From: Balbir Singh <balbir-23VcF4HTsmIX0ybBhKVfKdBPR1lH4CV8@public.gmane.org>
To: Paul Menage <menage-hpIqsD4AKlfQT0dZR+AlfA@public.gmane.org>
Cc: "Linux Containers"
<containers-cunTk1MwBs9QetFLy7KEm3xJsTq8ys+cHZ5vskTnxNA@public.gmane.org>,
"\"Daisuke Miyakawa (?? ??)\""
<dmiyakawa-hpIqsD4AKlfQT0dZR+AlfA@public.gmane.org>,
"Peter Zijlstra"
<a.p.zijlstra-/NLkJaSkS4VmR6Xm/wNWPw@public.gmane.org>,
"Pavel Emelianov" <xemul-GEFAQzZX7r8dnm+yROfE0A@public.gmane.org>
Subject: Re: [RFC] Transactional CGroup task attachment
Date: Fri, 11 Jul 2008 21:42:39 +0530 [thread overview]
Message-ID: <48778677.3040308@linux.vnet.ibm.com> (raw)

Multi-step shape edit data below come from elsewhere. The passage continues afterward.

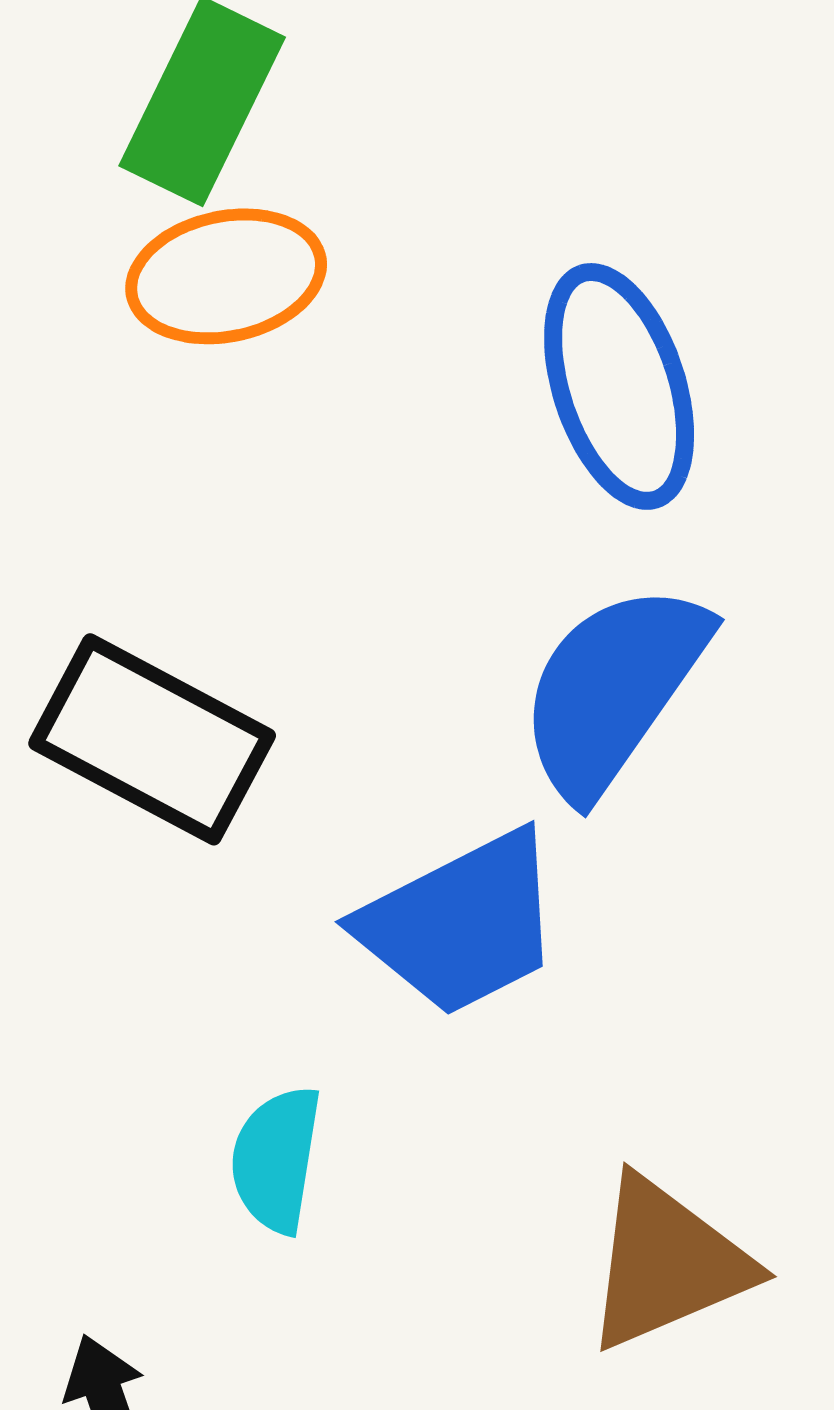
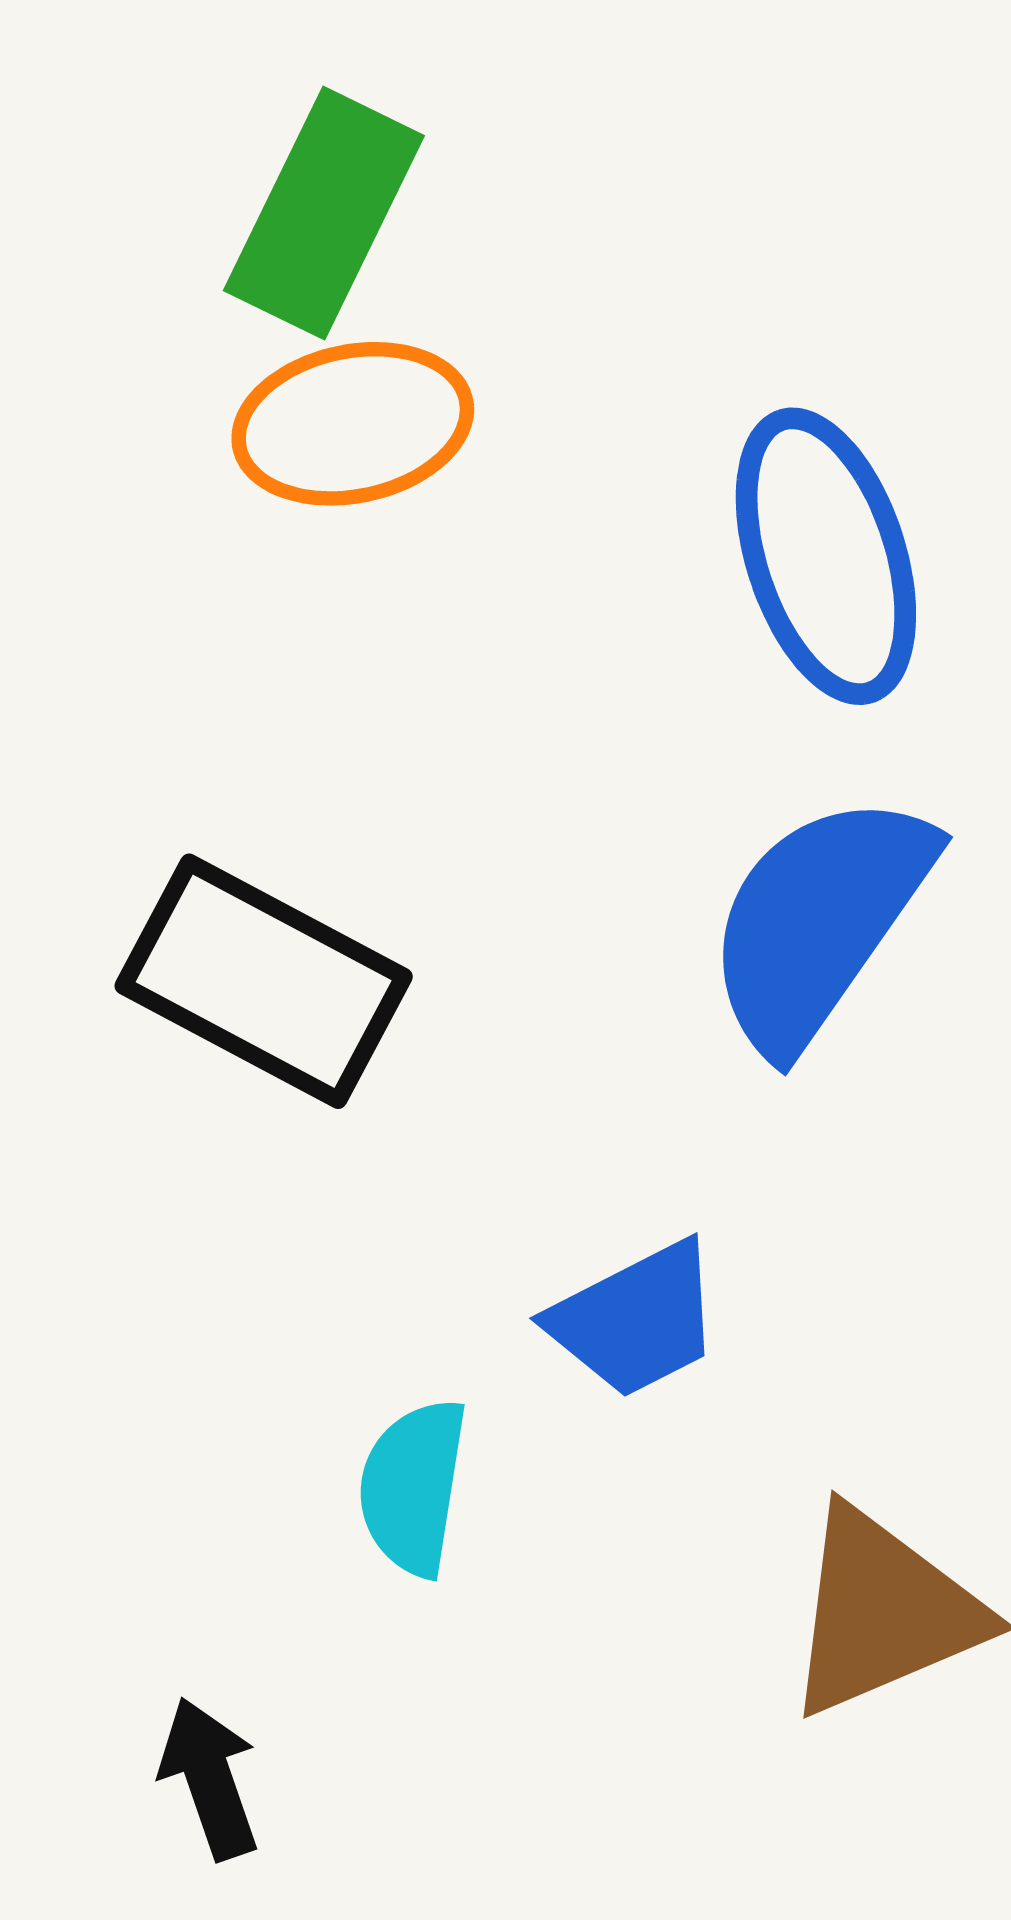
blue trapezoid: (461, 923) -> (636, 1320), moved, size x0.7

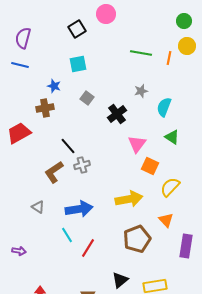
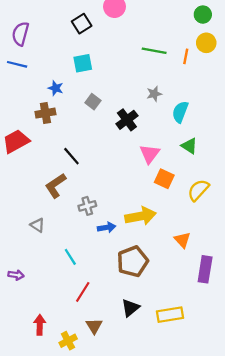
gray cross: (82, 165) -> (87, 206), moved
yellow semicircle: (170, 187) -> (198, 190), moved
blue arrow: (79, 209) -> (107, 227), moved, size x0.6
brown pentagon: (137, 239) -> (133, 261), moved
red line: (88, 248) -> (83, 292), moved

In-Reply-To: <6599ad830807092346j1fdb2ef9l2ca2b52e2e68096a-JsoAwUIsXosN+BqQ9rBEUg@public.gmane.org>
Paul Menage wrote:
> This is an initial design for a transactional task attachment
> framework for cgroups. There are probably some potential simplications
> that I've missed, particularly in the area of locking. Comments
> appreciated.
>
> The Problem
> ===========
>
> Currently cgroups task movements are done in three phases
>
> 1) all subsystems in the destination cgroup get the chance to veto the
> movement (via their can_attach()) callback
> 2) task->cgroups is updated (while holding task->alloc_lock)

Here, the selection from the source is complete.